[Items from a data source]

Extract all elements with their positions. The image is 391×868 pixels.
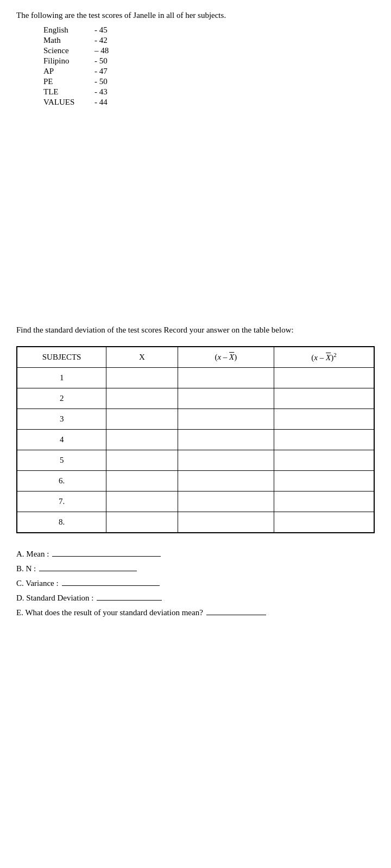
score-value: - 44 <box>94 98 108 107</box>
score-value: – 48 <box>94 46 109 55</box>
list-item: PE - 50 <box>43 77 375 86</box>
scores-list: English - 45 Math - 42 Science – 48 Fili… <box>43 25 375 107</box>
row-xbar2 <box>274 470 374 491</box>
score-value: - 43 <box>94 87 108 97</box>
mean-line <box>52 556 161 557</box>
list-item: TLE - 43 <box>43 87 375 97</box>
table-header-row: SUBJECTS X (x – X) (x – X)2 <box>17 347 374 367</box>
row-xbar <box>178 388 274 409</box>
list-item: Science – 48 <box>43 46 375 55</box>
mean-label: A. Mean : <box>16 550 49 559</box>
row-x <box>106 388 178 409</box>
row-x <box>106 491 178 512</box>
row-xbar2 <box>274 512 374 532</box>
subject-name: TLE <box>43 87 92 97</box>
intro-text: The following are the test scores of Jan… <box>16 11 375 20</box>
score-value: - 50 <box>94 77 108 86</box>
row-x <box>106 450 178 470</box>
row-x <box>106 429 178 450</box>
row-x <box>106 367 178 388</box>
row-xbar2 <box>274 367 374 388</box>
row-x <box>106 512 178 532</box>
variance-line <box>62 585 160 586</box>
table-row: 3 <box>17 409 374 429</box>
table-row: 5 <box>17 450 374 470</box>
row-xbar <box>178 409 274 429</box>
table-row: 1 <box>17 367 374 388</box>
instruction-text: Find the standard deviation of the test … <box>16 324 375 336</box>
col-header-x: X <box>106 347 178 367</box>
subject-name: VALUES <box>43 98 92 107</box>
subject-name: PE <box>43 77 92 86</box>
row-xbar <box>178 450 274 470</box>
data-table: SUBJECTS X (x – X) (x – X)2 1 2 3 <box>17 347 374 533</box>
subject-name: Filipino <box>43 56 92 66</box>
row-number: 3 <box>17 409 106 429</box>
answers-section: A. Mean : B. N : C. Variance : D. Standa… <box>16 550 375 617</box>
row-number: 8. <box>17 512 106 532</box>
table-row: 7. <box>17 491 374 512</box>
subject-name: AP <box>43 67 92 76</box>
row-number: 2 <box>17 388 106 409</box>
subject-name: Math <box>43 36 92 45</box>
answer-sd: D. Standard Deviation : <box>16 593 375 603</box>
col-header-xbar: (x – X) <box>178 347 274 367</box>
subject-name: Science <box>43 46 92 55</box>
n-line <box>39 571 137 571</box>
sd-label: D. Standard Deviation : <box>16 593 93 603</box>
row-xbar <box>178 470 274 491</box>
row-number: 4 <box>17 429 106 450</box>
row-xbar <box>178 491 274 512</box>
table-row: 4 <box>17 429 374 450</box>
row-number: 1 <box>17 367 106 388</box>
col-header-xbar2: (x – X)2 <box>274 347 374 367</box>
list-item: VALUES - 44 <box>43 98 375 107</box>
score-value: - 47 <box>94 67 108 76</box>
sd-line <box>97 600 162 601</box>
table-row: 2 <box>17 388 374 409</box>
row-number: 6. <box>17 470 106 491</box>
col-header-subjects: SUBJECTS <box>17 347 106 367</box>
row-xbar2 <box>274 388 374 409</box>
row-xbar <box>178 512 274 532</box>
row-xbar2 <box>274 491 374 512</box>
list-item: Filipino - 50 <box>43 56 375 66</box>
row-xbar2 <box>274 450 374 470</box>
row-x <box>106 409 178 429</box>
row-xbar2 <box>274 409 374 429</box>
table-row: 6. <box>17 470 374 491</box>
n-label: B. N : <box>16 564 36 573</box>
row-xbar <box>178 367 274 388</box>
row-xbar <box>178 429 274 450</box>
row-number: 7. <box>17 491 106 512</box>
row-xbar2 <box>274 429 374 450</box>
data-table-container: SUBJECTS X (x – X) (x – X)2 1 2 3 <box>16 346 375 533</box>
answer-n: B. N : <box>16 564 375 573</box>
result-label: E. What does the result of your standard… <box>16 608 203 617</box>
row-x <box>106 470 178 491</box>
table-row: 8. <box>17 512 374 532</box>
score-value: - 50 <box>94 56 108 66</box>
answer-mean: A. Mean : <box>16 550 375 559</box>
list-item: Math - 42 <box>43 36 375 45</box>
result-line <box>206 615 266 615</box>
subject-name: English <box>43 25 92 35</box>
answer-result: E. What does the result of your standard… <box>16 608 375 617</box>
list-item: English - 45 <box>43 25 375 35</box>
score-value: - 45 <box>94 25 108 35</box>
variance-label: C. Variance : <box>16 579 59 588</box>
list-item: AP - 47 <box>43 67 375 76</box>
answer-variance: C. Variance : <box>16 579 375 588</box>
score-value: - 42 <box>94 36 108 45</box>
row-number: 5 <box>17 450 106 470</box>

### [Directions for this task]
Your answer should consist of the lines above that hold the word "SUBJECTS".

### [Response]
table-header-row: SUBJECTS X (x – X) (x – X)2 <box>17 347 374 367</box>
data-table: SUBJECTS X (x – X) (x – X)2 1 2 3 <box>17 347 374 533</box>
col-header-subjects: SUBJECTS <box>17 347 106 367</box>
data-table-container: SUBJECTS X (x – X) (x – X)2 1 2 3 <box>16 346 375 533</box>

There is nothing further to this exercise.